A queima de gás está causando desperdício de US$ 63 bilhões em energia e dificultando as metas de redução de emissões. Apesar de iniciativas como a “Zero Queima de Rotina até 2030” e projetos do Banco Mundial, a prática continua.
A queima de gás atingiu o nível mais alto desde 2007, comprometendo a segurança energética e as metas de emissões globais. Em 2024, foram queimados 151 bilhões de metros cúbicos de gás, resultando em uma perda de US$ 63 bilhões.

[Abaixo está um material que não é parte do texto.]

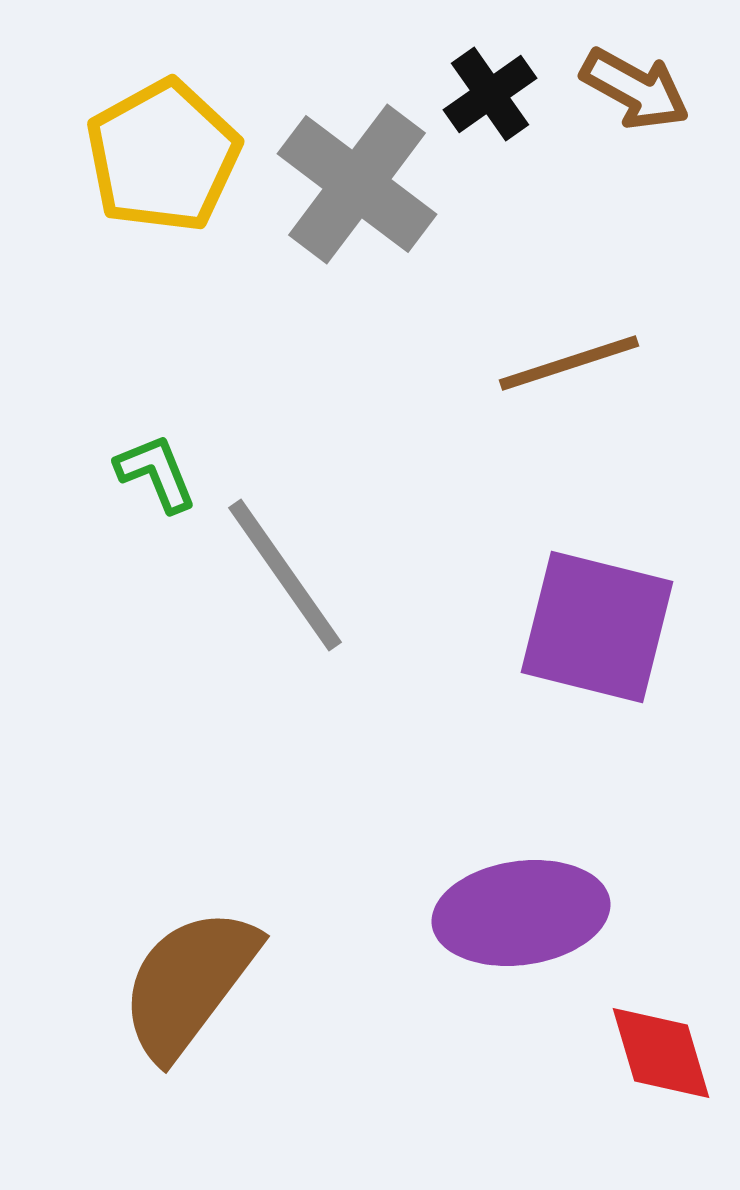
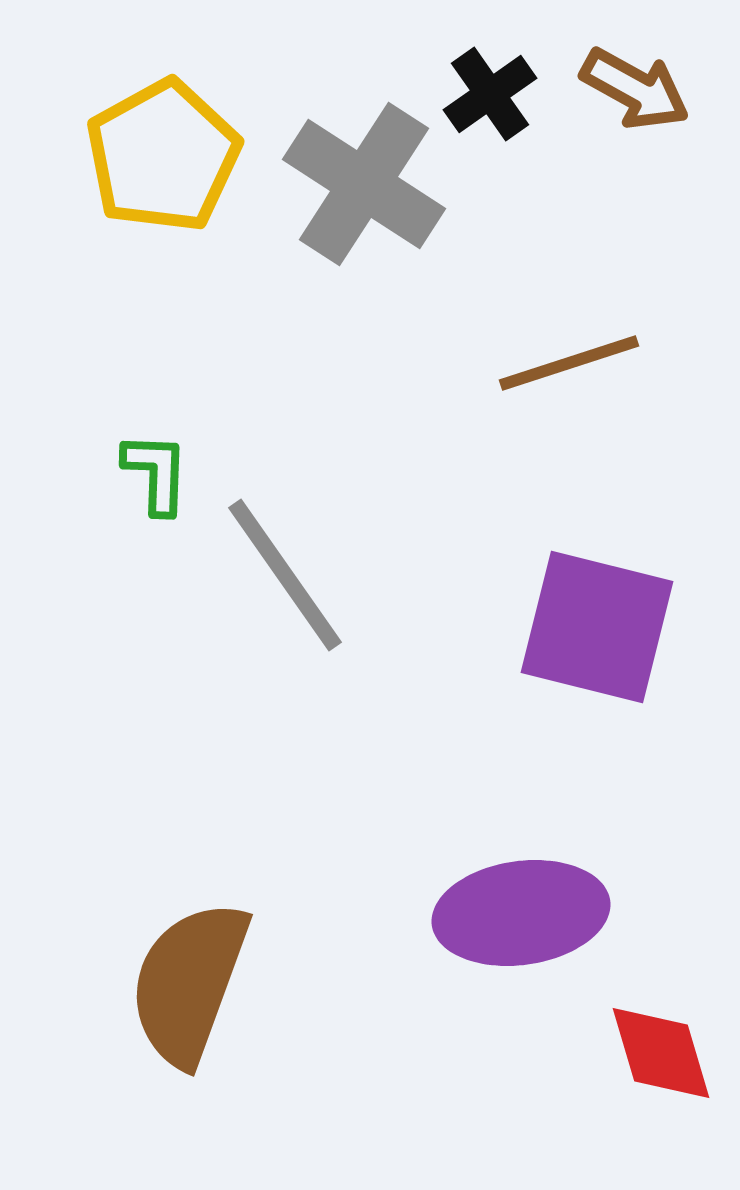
gray cross: moved 7 px right; rotated 4 degrees counterclockwise
green L-shape: rotated 24 degrees clockwise
brown semicircle: rotated 17 degrees counterclockwise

A prática continua a ser um desafio, apesar dos esforços para reduzi-la.
Impacto da queima de gás na segurança energética
A queima de gás natural, prática comum na extração de petróleo, tem implicações significativas para a segurança energética global.
Este processo não apenas desperdiça uma valiosa fonte de energia, mas também contribui para a emissão de gases de efeito estufa, como o metano, que é altamente prejudicial ao meio ambiente.
Em um momento em que mais de um bilhão de pessoas ainda não têm acesso confiável à energia, o desperdício de gás natural poderia ser convertido em uma fonte de energia crucial.
A queima de gás representa uma perda de aproximadamente US$ 63 bilhões em energia, que poderia ser utilizada para melhorar o acesso à energia em regiões carentes.
Além disso, a queima contínua de gás natural enfraquece os esforços globais para alcançar metas de emissões, como as estabelecidas no Acordo de Paris.
Países que se comprometeram com a iniciativa “Zero Queima de Rotina até 2030” têm mostrado progresso, mas a prática persiste, especialmente nos nove maiores países que queimam gás, que são responsáveis por três quartos de toda a queima global.
Para mitigar esses impactos, é essencial que governos e operadores priorizem a redução da queima de gás. Soluções tecnológicas e políticas eficazes podem criar condições favoráveis para projetos de redução, transformando o gás desperdiçado em um motor de desenvolvimento econômico sustentável.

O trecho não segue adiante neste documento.